Administration Working to Revise 'Zeroing' Approach

The Obama administration is looking to comply with World Trade Organization decisions on its zeroing issue administratively, rather than through legislative changes to U.S. trade law, according to Treasury Undersecretary Francisco Sanchez.

The Obama administration is looking to comply with World Trade Organization decisions on its zeroing issue administratively, rather than through legislative changes to U.S. trade law, according to Treasury Undersecretary Francisco Sanchez.
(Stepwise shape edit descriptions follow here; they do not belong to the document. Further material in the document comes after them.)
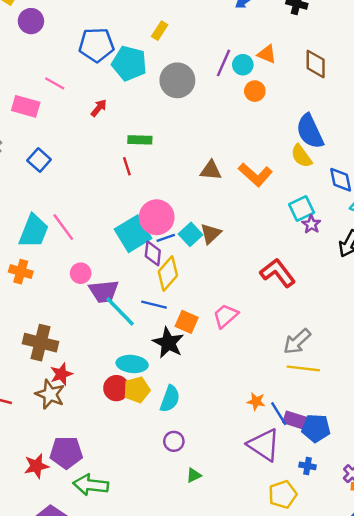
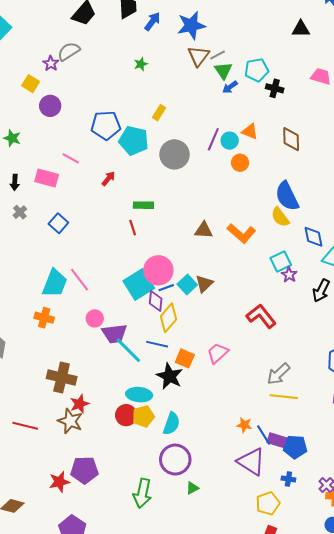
purple circle: (174, 441) -> (175, 460), size x1.8
green arrow: (91, 485) -> (142, 493), moved, turned -84

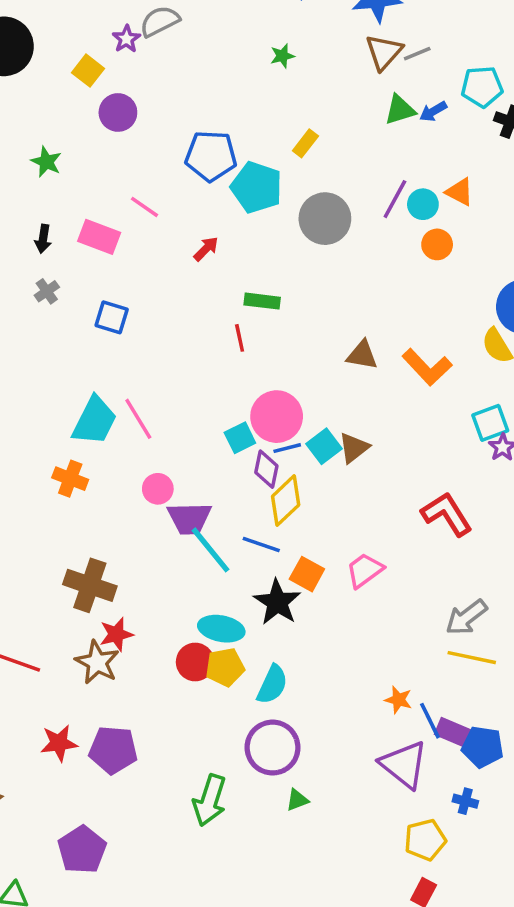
green triangle: (223, 71) -> (400, 110), moved, turned 42
blue square: (58, 223) -> (112, 317), turned -30
cyan square: (139, 285) -> (240, 438), size x0.6
red star: (59, 482) -> (59, 743), moved

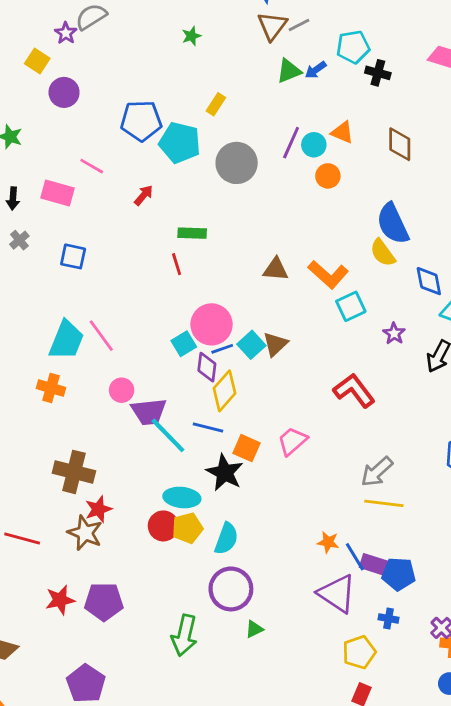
cyan square: (490, 423) -> (351, 306), moved

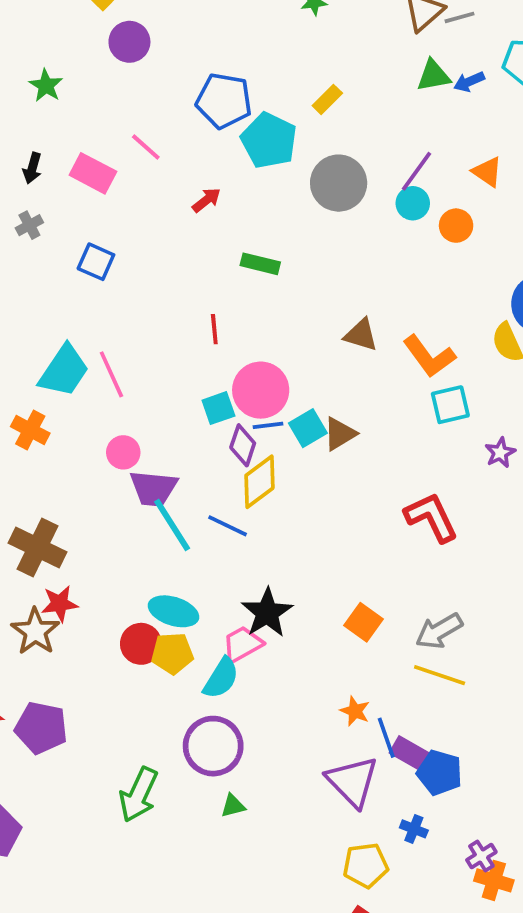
cyan circle: (314, 145) -> (413, 203), moved
red line: (177, 264) -> (214, 329), moved
pink trapezoid: (292, 441) -> (242, 644), moved
orange square: (247, 448) -> (364, 622), moved
black star: (225, 473) -> (267, 613), moved

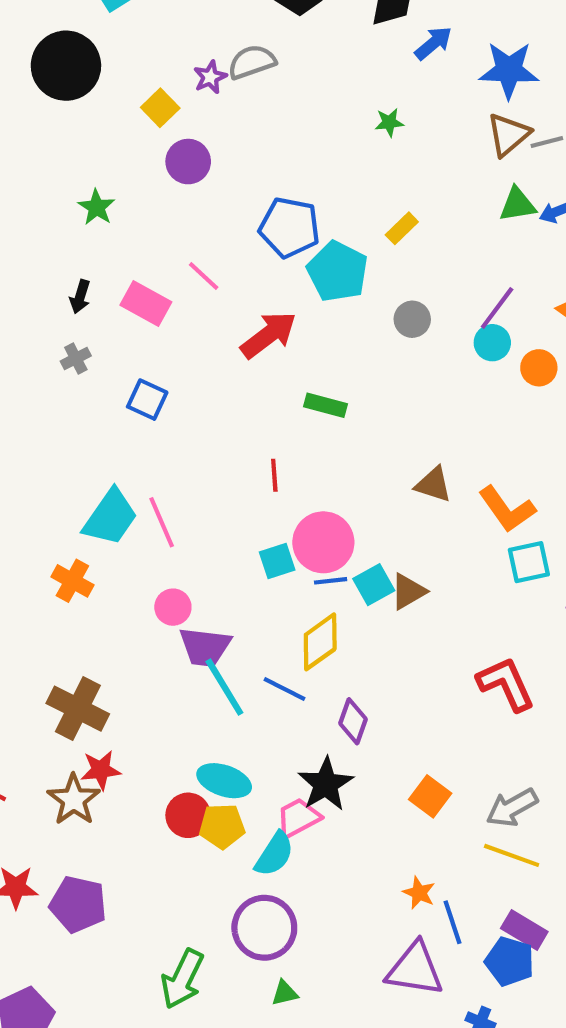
gray circle: (339, 183) -> (412, 319), size x0.6
red arrow: (206, 200) -> (269, 335), size x1.8
purple diamond: (243, 445) -> (353, 721), moved
purple rectangle: (411, 754) -> (524, 930), moved
purple triangle: (352, 782) -> (415, 969), turned -38

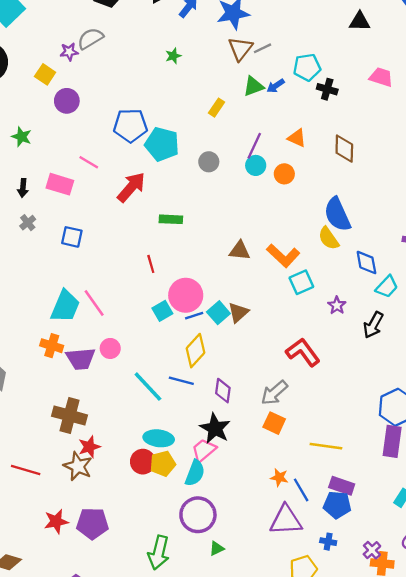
purple star: (210, 77) -> (69, 52), turned 30
yellow rectangle: (402, 228) -> (217, 108), moved
purple trapezoid: (205, 647) -> (81, 359), moved
gray arrow: (512, 808) -> (274, 393), moved

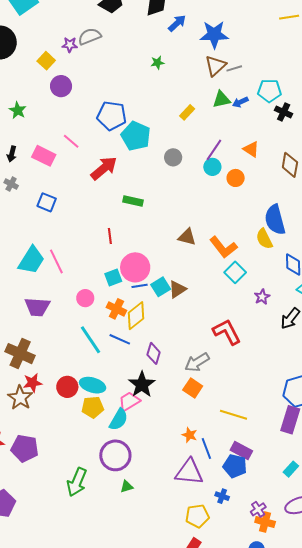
gray cross: (28, 223) -> (11, 184), turned -32
cyan square: (301, 282) -> (235, 272), turned -30
orange cross: (52, 346) -> (116, 309), moved
pink circle: (110, 348) -> (85, 298), moved
red circle: (143, 462) -> (67, 387), moved

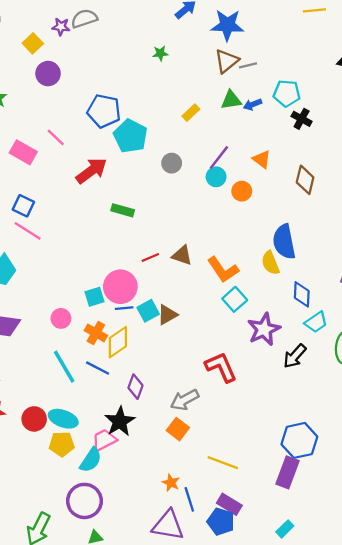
red line: (110, 236) -> (150, 258), moved, turned 70
pink line: (56, 261) -> (28, 231), moved, turned -35
purple star: (262, 297) -> (264, 329), size x1.8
He says the goal is for the United States to become WTO-compliant, while at the same time not putting U.S. industries at a disadvantage by damaging U.S. trade remedy laws.

The WTO has issued more than 20 rulings on the zeroing issue, nearly all of them involving Commerce's use of the methodology. The United States is facing the threat of WTO-authorized trade sanctions from the European Union and Japan over its failure to comply with previous trade body rulings against Commerce's use of zeroing in dumping cases.

Zeroing refers to the practice in which an investigating authority makes multiple comparisons of the export price and normal value (i.e. home market) price of an allegedly dumped good, and then aggregates the results of those comparisons to calculate a dumping margin for the product as a whole. However, when aggregating the prices, the authority ignores results where "negative" dumping occurs, i.e., where the product is being sold for more abroad than on the home market.

The effect of zeroing, critics charge, is to illegally inflate the margin of dumping, resulting in higher antidumping duties or a finding of dumping where it would normally not be found to exist.